冒険者の一か月分普通に生活を送るとしたら、金貨約十枚ほど必要だ。そして金貨一枚は、銀貨十枚と同額。
単純計算で行くと、三日くらいしか生活できない。これではまずい。今泊っているこの宿も格安なのだが、それでも銀貨二枚ほどかかった。
「とにかく、今は仕事を見つけないとな。俺でも達成できる簡単な依頼を探そう」
重い腰をあげ、ミゾリア町の中央部にあるギルドへ向かうことにした。ギルドはいつも通りの光景だった。多くの冒険者達が依頼書が貼られた掲示板の前に立っている。
俺もその中に混じった。そして俺でも達成できる簡単な依頼を探した。
「薬草採取は……ないか」
俺は項垂れた。非戦闘職である俺はモンスターと戦うことすらできない。掲示板に貼られている依頼書は、モンスターの討伐依頼ばかり。

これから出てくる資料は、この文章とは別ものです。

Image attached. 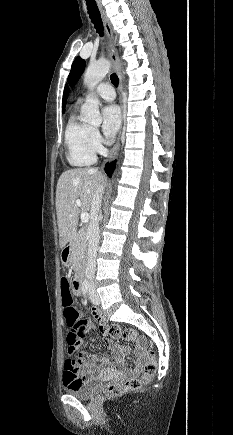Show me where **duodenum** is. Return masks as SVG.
<instances>
[{
    "label": "duodenum",
    "mask_w": 233,
    "mask_h": 435,
    "mask_svg": "<svg viewBox=\"0 0 233 435\" xmlns=\"http://www.w3.org/2000/svg\"><path fill=\"white\" fill-rule=\"evenodd\" d=\"M71 250H72L71 244H66L63 247L62 253H61V262L63 265H67ZM82 280H83V271H79L76 275V278H75L76 286H78V293L81 292Z\"/></svg>",
    "instance_id": "410a0bca"
}]
</instances>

薬草採取は俺でも可能な数少ない依頼だ。だけど掲示板には一枚もない。
こうなったら魔石採掘の依頼だけでも。そう考えて再び掲示板を隅々まで見た。
「ねぇ、そこのあなた!」
突然後ろから女性の呼び声が聞こえた。だけどほかの冒険者に声を掛けてると思って、俺は振り向かなかった。
「ちょっと、あなたよ。そこの黒髪の!」
黒髪。そう言われて俺はハッとした。周りには黒髪の冒険者はいない。非常に珍しい髪の色と言われているから、俺はまさかと思い振り向いた。
すると目の前には赤髪の美しい女性が立っていた。腰に剣を携え、深紅色の鎧を身に着けたスラっとした体形、それでいて引き締まった筋肉質の体をしている。剣士だろうか。
「やっぱり! 似てると思ったけど、間違いないわ!」
「あの……俺のこと言ってる?」
「そうよ。あなた、スタンリー・フォーゲルでしょ!?」
女性が俺の名前を言い当てた。一瞬ドキッとした。
「ど、どうして俺の名前を!?」
「何言ってんの? スタンリー・フォーゲルと言ったら、かのAランクパーティー『白銀の彗星』の一員でしょ!?」
女性は俺が所属していたパーティーも言い当てた。いや、よく考えれば当然かな。
俺が所属していた元パーティーは『白銀の彗星』、Aランクで確かにこのミゾリア町では有名だった。しかももう一息で、最高のSランクに到達するところだったからな。
「光栄だわ。『白銀の彗星』の【アイテムボックス】持ちのスタンリーに会えるだなんて! ね、握手していい?」
「あ、あぁ。いいよ……」
女性が差し伸べた手を俺も握りしめた。ほんの数日前なら、この出来事もかなり嬉しく、俺も鼻が高くなってただろう。だけど今の俺には、嫌な思いがよみがえるだけだ。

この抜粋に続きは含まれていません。